Dünyanın dört bir yanından onlarca araştırmacı, NAD+ adlı küçük bir molekülün yaşlanmayı yavaşlatma ve Alzheimer ve Parkinson gibi hastalıklara karşı korumada oynadığı rol hakkındaki ortak incelemelerini paylaştı.
Araştırmacılar hakemli dergi Nature Aging'de yayımlanan incelemede, genellikle "gençlik molekülü" diye adlandırılan NAD+'nın, hücrelerimizin "yakıt düzenleyicisi" olduğunu, onların düzgün çalışmasını sağladığını, hasarlı DNA'yı onardığını ve vücudun enerji üretmesine katkı sağladığını anlatıyor.
Yaşlandıkça NAD+ seviyeleri doğal olarak düşerken bu düşüş; hafıza kaybı, kas güçsüzlüğü ve yaşa bağlı birçok hastalıkla ilişkilendiriliyor.
İncelemenin başyazarlarından Jianying Zhang, "NAD+ metabolizmasına ince ayar yapmak, sağlıkta yaşa bağlı gerilemenin yanı sıra erken yaşlanmaya bağlı hastalıklar gibi rahatsızlıkları geciktirme açısından da umut vaat ediyor" diyor.
Ancak potansiyelini gerçekten ortaya çıkarmak için doğru dozları, uzun vadede güvenli olup olmadığını ve NAD+ takviye stratejileri karşısında bireyler arasında değişen farklı tepkileri daha iyi anlamamız gerekiyor.

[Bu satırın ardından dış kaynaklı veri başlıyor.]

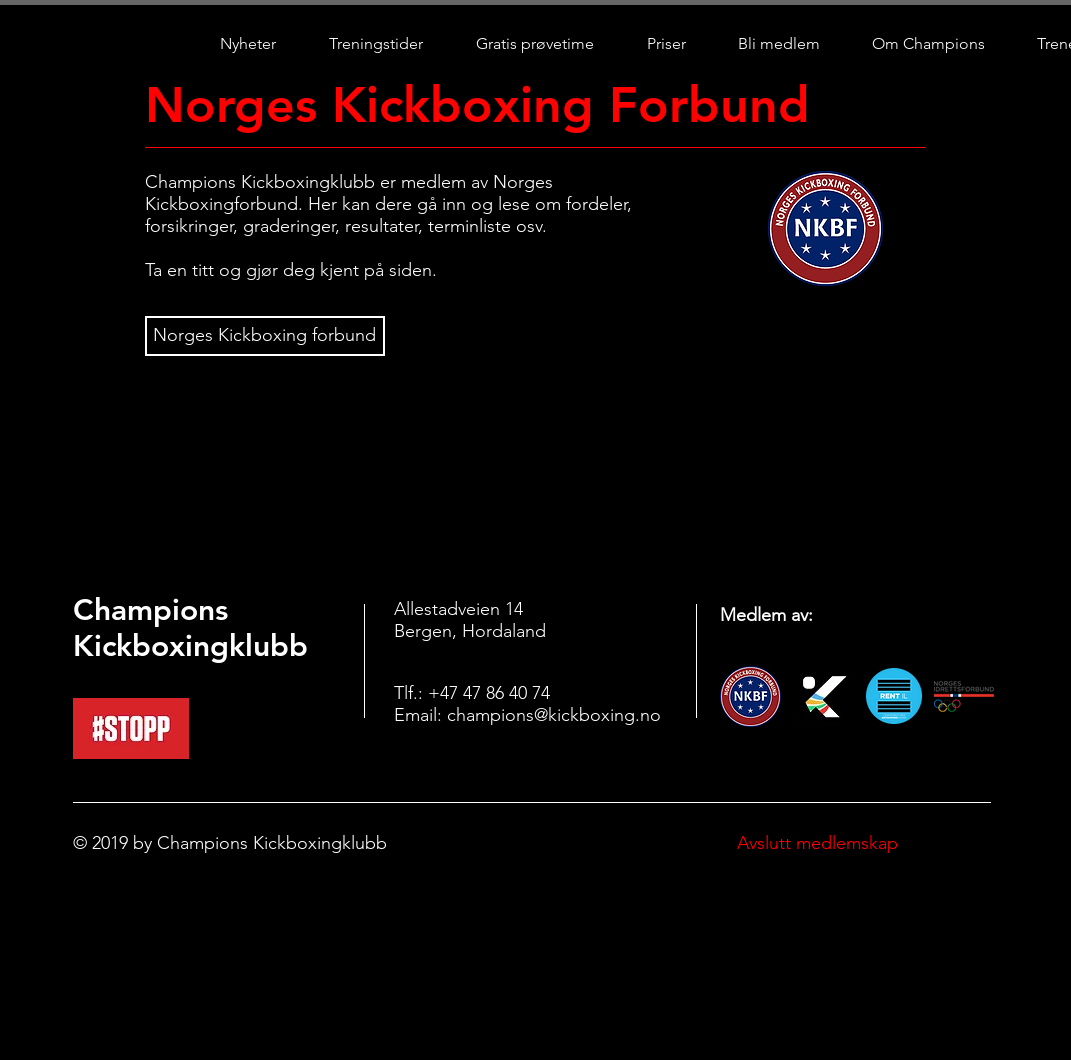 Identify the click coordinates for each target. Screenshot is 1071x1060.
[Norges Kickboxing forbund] (265, 336)
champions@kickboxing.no (554, 715) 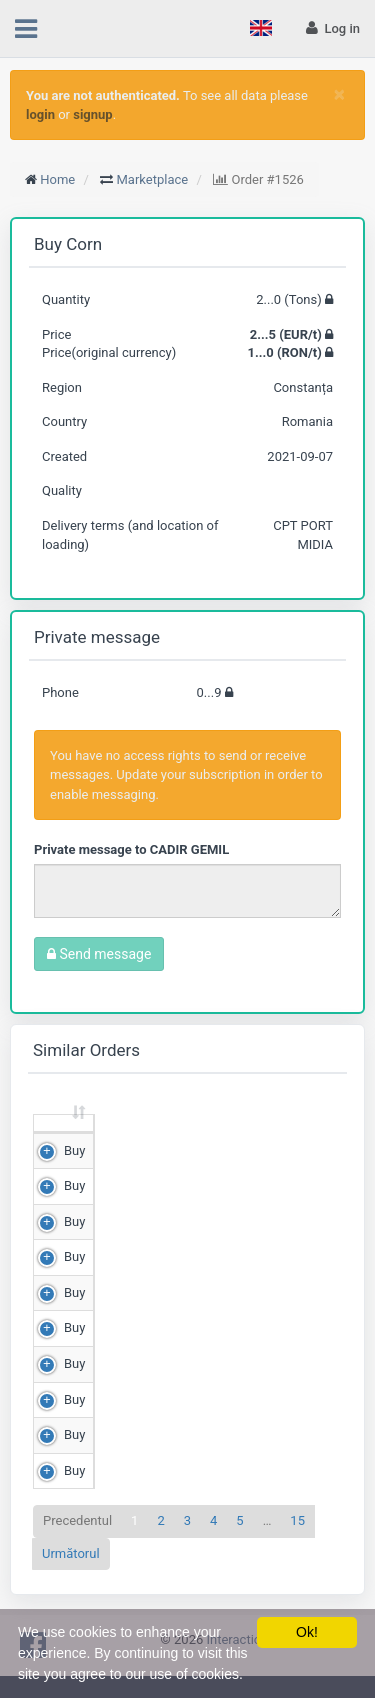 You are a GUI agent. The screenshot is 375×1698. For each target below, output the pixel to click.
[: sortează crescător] (64, 1133)
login (40, 114)
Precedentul (77, 1539)
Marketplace (153, 179)
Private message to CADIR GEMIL (131, 849)
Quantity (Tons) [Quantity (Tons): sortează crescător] (147, 1131)
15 (297, 1539)
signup (92, 114)
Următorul (71, 1571)
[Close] (339, 94)
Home (57, 179)
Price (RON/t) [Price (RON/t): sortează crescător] (270, 1131) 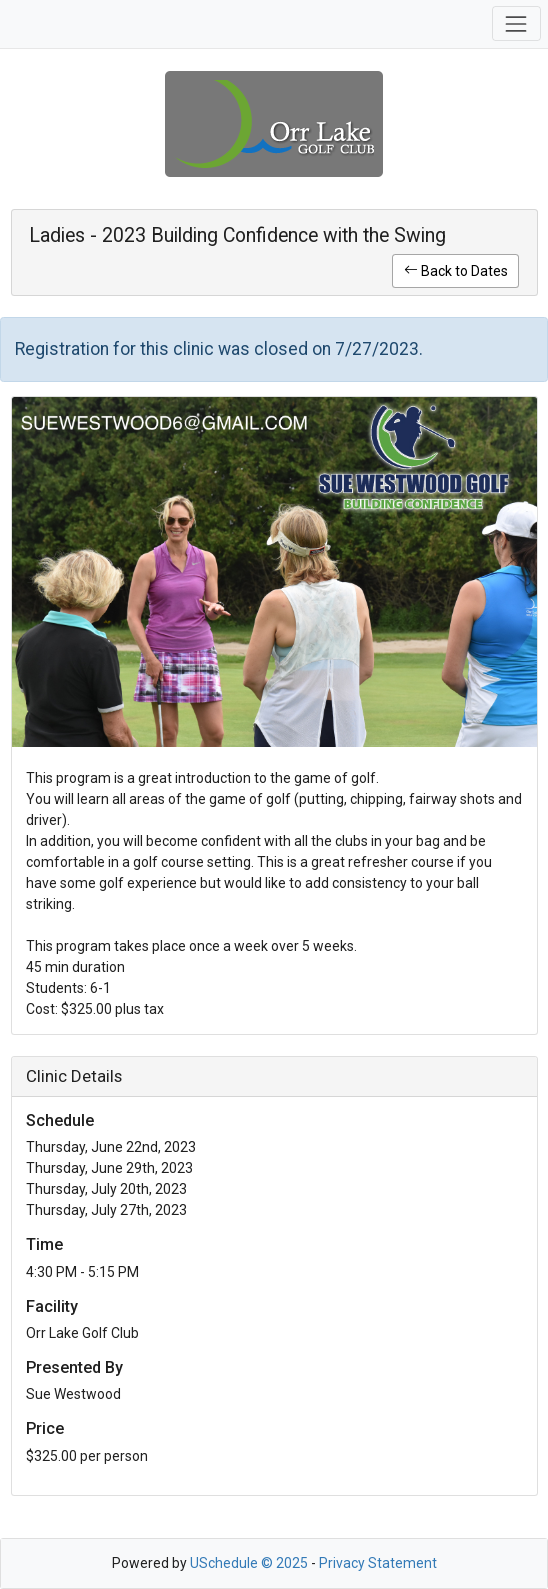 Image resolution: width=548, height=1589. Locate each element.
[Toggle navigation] (516, 23)
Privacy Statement (378, 1563)
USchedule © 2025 (249, 1563)
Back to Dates (456, 271) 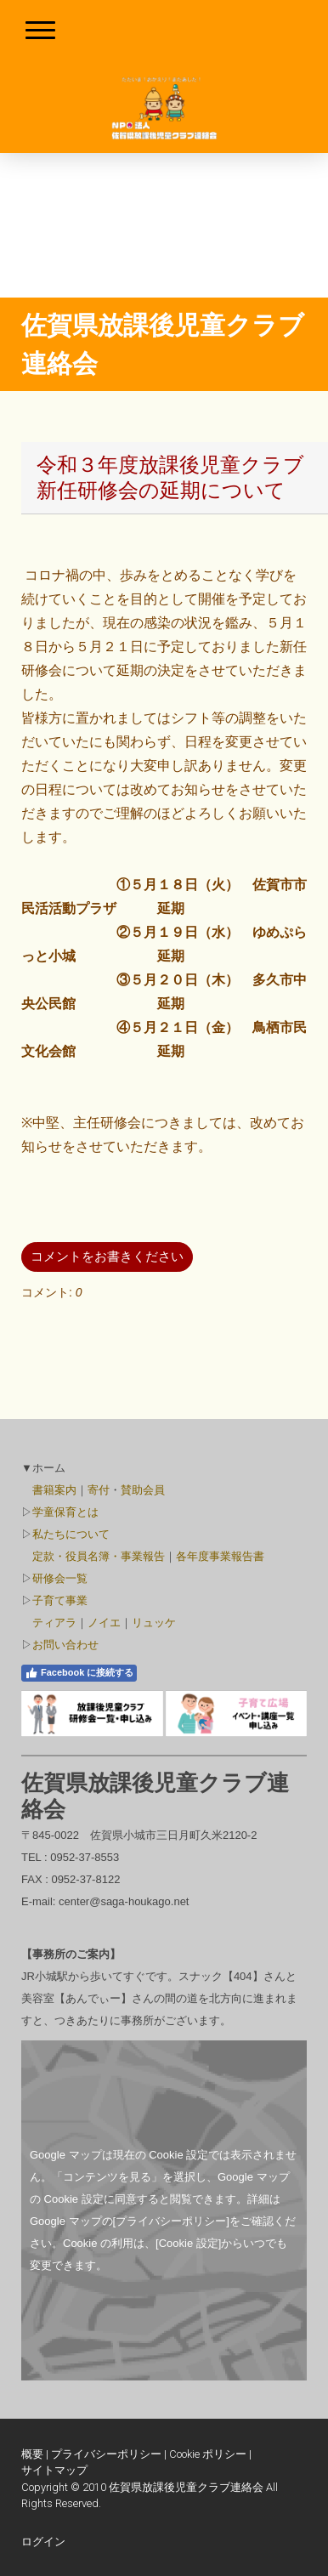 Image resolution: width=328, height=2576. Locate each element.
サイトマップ (54, 2470)
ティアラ (54, 1622)
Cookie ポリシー (207, 2454)
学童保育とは (65, 1512)
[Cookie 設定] (188, 2243)
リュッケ (154, 1622)
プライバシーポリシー (106, 2454)
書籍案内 (54, 1490)
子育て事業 (60, 1600)
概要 (32, 2454)
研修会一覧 (60, 1578)
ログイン (43, 2541)
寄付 (99, 1490)
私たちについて (71, 1534)
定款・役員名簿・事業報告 (98, 1556)
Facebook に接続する (79, 1673)
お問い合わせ (65, 1644)
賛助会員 (143, 1490)
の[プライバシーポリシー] (165, 2221)
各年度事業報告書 (220, 1556)
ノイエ (104, 1622)
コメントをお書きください (107, 1256) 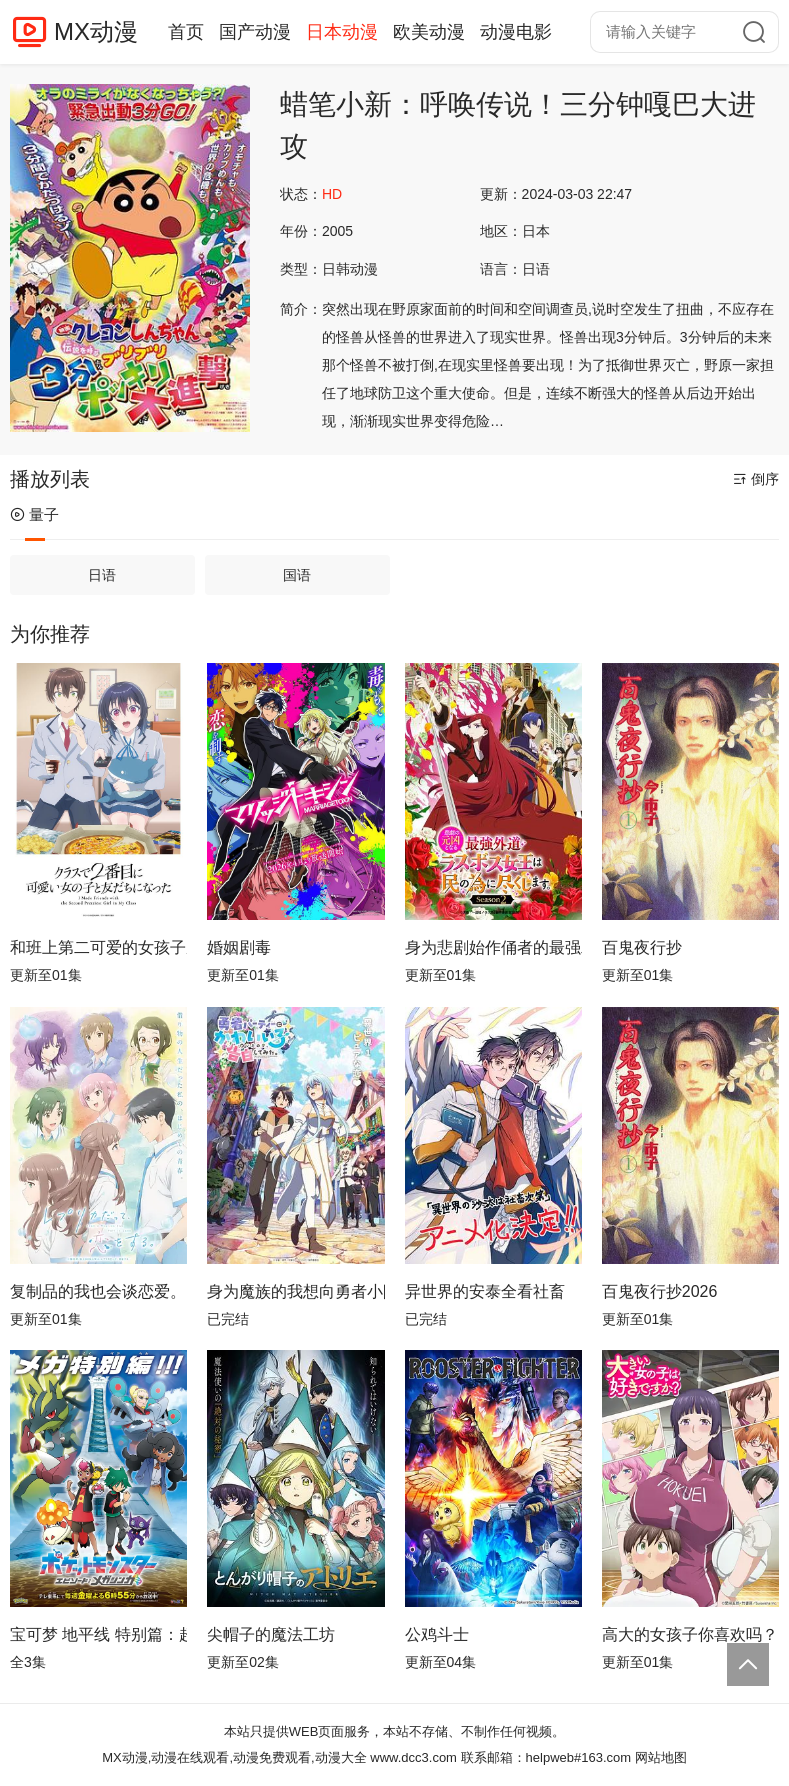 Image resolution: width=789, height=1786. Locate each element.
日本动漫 (342, 32)
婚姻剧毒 (239, 947)
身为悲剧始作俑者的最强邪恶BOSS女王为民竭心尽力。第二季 (493, 947)
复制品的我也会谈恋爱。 (98, 1291)
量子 (34, 514)
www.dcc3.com (413, 1757)
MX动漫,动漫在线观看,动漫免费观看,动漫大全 (234, 1757)
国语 (297, 575)
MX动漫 (96, 31)
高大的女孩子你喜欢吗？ (690, 1634)
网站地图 (661, 1757)
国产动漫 (255, 32)
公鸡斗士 (437, 1634)
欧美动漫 (429, 32)
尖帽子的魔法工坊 (271, 1634)
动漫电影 (516, 32)
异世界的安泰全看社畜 (485, 1291)
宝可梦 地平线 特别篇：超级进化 (98, 1634)
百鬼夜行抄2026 (660, 1291)
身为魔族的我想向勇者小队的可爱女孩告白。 (295, 1291)
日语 (102, 575)
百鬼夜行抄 (642, 947)
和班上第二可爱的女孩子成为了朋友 (98, 947)
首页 (186, 32)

İncelemede, bilim insanlarının hastalara nikotinamid ribozid (NR) veya nikotinamid mononükleotid (NMN) gibi özel vitamin benzeri bileşikler vererek NAD+ seviyelerini artırmanın yollarını denediği, yıllarca süren klinik deneyler değerlendirildi.
Ayrıca NR ve NMN gibi NAD+ öncü moleküllerinin sağlıklı yaşlanmayı desteklemedeki etkisini test etmek üzere halihazırda çeşitli çalışmalar yürütülüyor.
Bilim insanları bazı ilk sonuçların umut verici olduğunu ve denemelerde hafıza, hareket ve metabolizma hızında iyileşmeler görüldüğünü söylüyor.
Ayrıca NAD+'yla bağlantılı takviyelerin ticari pazarının küresel çapta hızla büyümesi, NAD+'nın etkinliği ve hayvan deneylerinde görülen umut verici sonuçların çoğunun insanlar için de geçerli olup olmayacağına dair tartışmalara yol açıyor.
İncelemenin bir diğer yazarı Evandro Fei Fang-Stavem, "NAD+ yaşam için temel öneme sahip ancak en çok hangi takviyelerin işe yaradığı ve nasıl kullanılması gerektiğine dair kafa karışıklığı ve karmaşa alanda hâlâ var" dedi.
Birçok hastalığı ve yaşlanma sürecini etkileyen NAD ve NADP, klinik müdahalelerde öne çıkan hedefler haline geliyor.
Bilim insanları bu bulguların farklı hastalıklarda geçerli olup olmadığını doğrulamak için daha kapsamlı ve uzun süreli klinik çalışmalar yapılması çağrısında bulunuyor.
Dr. Fei Fang-Stavem, "Makalemiz kanıtları toparlayarak hem devam eden araştırmalara hem de gelecekteki klinik kullanıma rehberlik edecek bilimsel bir yol haritası sunuyor" diyor.
Araştırmacılar bu molekülü yaşlanma ve yaşa bağlı hastalıklara karşı güvenli ve etkili tedavilere dönüştürmek için daha fazla işbirliği ve titiz testler yapmanın kritik önem taşıdığını söylüyor.
Araştırmacılar, "Optimal doz, uygulama yolları ve sıklığının yanı sıra uzun vadeli güvenliği ve bireylerin verdiği tepkideki değişkenliği belirlemek için daha fazla büyük ölçekli çalışmaya ihtiyaç duyulduğunu vurguluyoruz" diye yazıyor.